Interview with Chez Josephine's Jean-Claude Baker and Steve Olson

Originally printed in January 2012.

There are numerous reasons to venture to our end of 42nd Street, but two of the most compelling are Chez Josephine and the West Bank Café. The restaurants are as much fixtures in this neighborhood as the companies of Theatre Row, with "Chez Jo's" Jean-Claude Baker and the West Bank's Steve Olson, owners as colorful as the establishments themselves. In 2012, former Director of Marketing Eric Winick posed a few questions to the irrepressible restaurateurs. 

 

Eric Winick:  When did your restaurant open, and what was your expectation for it?   

Jean-Claude Baker:  I opened Chez Josephine on October 2, 1986.  Not knowing the business, my expectations were to be able to pay the bills each and every week. After 25 years, it is the same song... 

Steve Olson:  I opened West Bank Cafe on June 29, 1978.  I expected the restaurant to be successful, but in the beginning, the street traffic consisted mostly of hookers and drug dealers.  The local Hell’s Kitchen gang The Westies were our only customers.

What was 42nd Street like when you started?

JCB:  Back then, 42nd Street was exciting and definitely dangerous. Theatre Row was a courageous beginning with great hope, talent and new friends. 

Do you have any items that have been on your menu since you opened?

SO: I often hear the restaurant referred to as a “burger joint” in the old days, but the truth is, we’ve always had a burger on the menu as well as contemporary cuisine.  The $4 burger is now $14. 

JCB: Our Belgian Endives with Roquefort Societe and Roasted Walnuts has been a must on the menu since we opened.
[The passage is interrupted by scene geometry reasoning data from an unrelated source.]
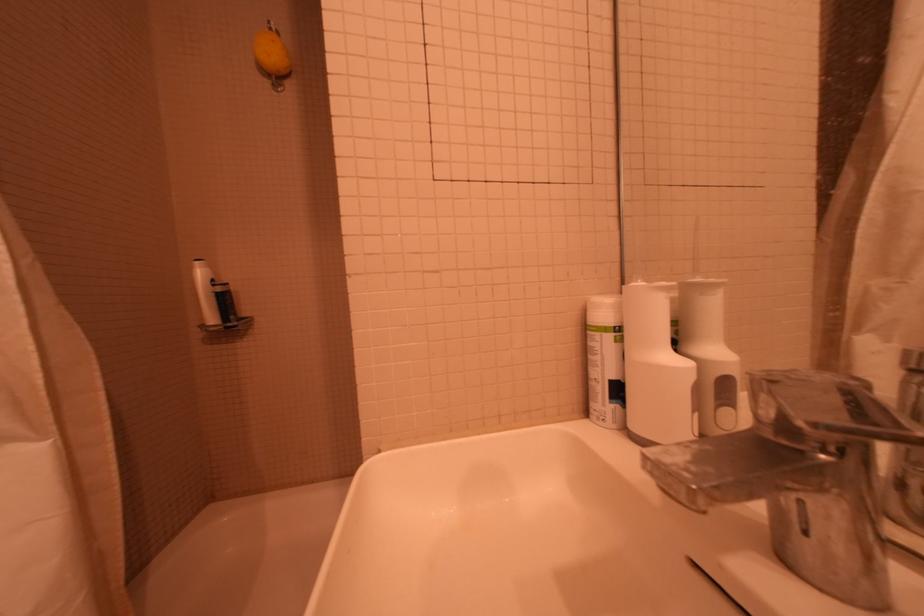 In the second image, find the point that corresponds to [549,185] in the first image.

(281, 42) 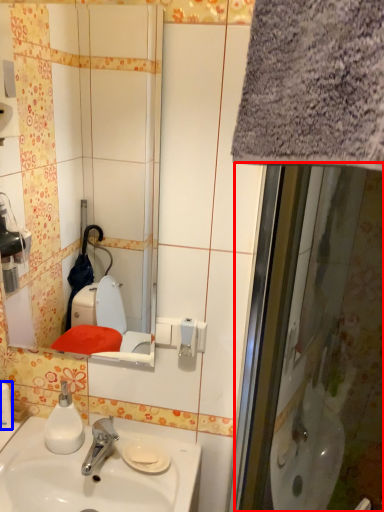 Question: Which of the following is the closest to the observer, screen door (highlighted by a red box) or toiletry (highlighted by a blue box)?

Choices:
 (A) screen door
 (B) toiletry

Answer: (A) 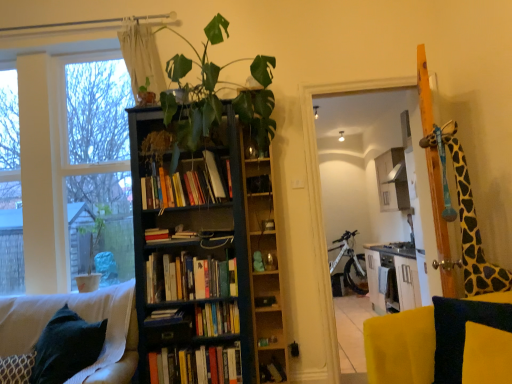 Question: From the image's perspective, is yellow fabric pillow at lower right beneath dark blue wood bookcase at center?

Choices:
 (A) no
 (B) yes

Answer: (B)

Question: Is yellow fabric pillow at lower right wider than dark blue wood bookcase at center?

Choices:
 (A) no
 (B) yes

Answer: (A)

Question: Is dark blue wood bookcase at center at the back of yellow fabric pillow at lower right?

Choices:
 (A) no
 (B) yes

Answer: (A)

Question: Is yellow fabric pillow at lower right not near dark blue wood bookcase at center?

Choices:
 (A) no
 (B) yes

Answer: (B)

Question: Is yellow fabric pillow at lower right not within dark blue wood bookcase at center?

Choices:
 (A) yes
 (B) no

Answer: (A)

Question: Is white sheer curtain at upper left taller or shorter than white matte bicycle at center?

Choices:
 (A) short
 (B) tall

Answer: (A)

Question: From the image's perspective, relative to white matte bicycle at center, is white sheer curtain at upper left above or below?

Choices:
 (A) above
 (B) below

Answer: (A)

Question: From a real-world perspective, relative to white matte bicycle at center, is white sheer curtain at upper left vertically above or below?

Choices:
 (A) below
 (B) above

Answer: (B)

Question: Considering their positions, is white sheer curtain at upper left located in front of or behind white matte bicycle at center?

Choices:
 (A) behind
 (B) front

Answer: (B)

Question: Looking at their shapes, would you say yellow fabric pillow at lower right is wider or thinner than hardcover books at center, the 5th book in the bottom-to-top sequence?

Choices:
 (A) wide
 (B) thin

Answer: (A)

Question: From a real-world perspective, relative to hardcover books at center, the first book viewed from the top, is yellow fabric pillow at lower right vertically above or below?

Choices:
 (A) below
 (B) above

Answer: (A)

Question: Looking at the image, does yellow fabric pillow at lower right seem bigger or smaller compared to hardcover books at center, the 5th book in the bottom-to-top sequence?

Choices:
 (A) small
 (B) big

Answer: (A)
It is now $10, was $4.25 then.

Considering what this block was like when you started, do you consider yourself a pioneer or a survivor? 

JCB: All of us mad enough to become involved in this section of 42nd Street were definitely pioneers, and had to become survivors; there was no other choice.

SO: Let someone else be the pioneer.  I consider myself a survivor.

Okay, dish: what’s your top celebrity-meal story?

JCB: Joan Rivers, a regular, once held a party for 15 friends. A delicious menu, champagne pouring like water, but Joan had a white bread plate in front of her. In it were some 20 white pills, and while her guests enjoyed the multi-course meal, she from time to time would pick up a pill with two fingers, put it in her mouth, and wash it down with champagne. This was her only food during the whole evening. I was puzzled, but never asked her the recipe.

What is your favorite (non-show) PH memory?

JCB: Elizabeth Ashley, while starring in Edward Albee’s Me, Myself & I, chose to be interviewed on Chez Josephine’s terrace. Dear Elizabeth, always concerned about my financial well-being, ordered a full dinner for herself as well as a full dinner (appetizer, filet mignon and dessert) for her beloved pug, Che Guevara.

SO: I was in Las Vegas in September 1983 walking past Caesar’s Palace where there was a huge marquee that said “Bernadette Peters Next Week” and I laughed, because at that very moment, Bernadette Peters and co. were rehearsing Sunday in the Park With George with Stephen Sondheim in my own downstairs theater.

How has Playwrights Horizons figured into your restaurant’s history? 

SO: The reason I took the location was because Playwrights Horizons was there and Theatre Row was getting ready to open.

JCB: Playwrights Horizons is the twin soul of Chez Josephine, and I will always credit your loyal subscribers to be a major part of Chez Josephine’s longevity and success.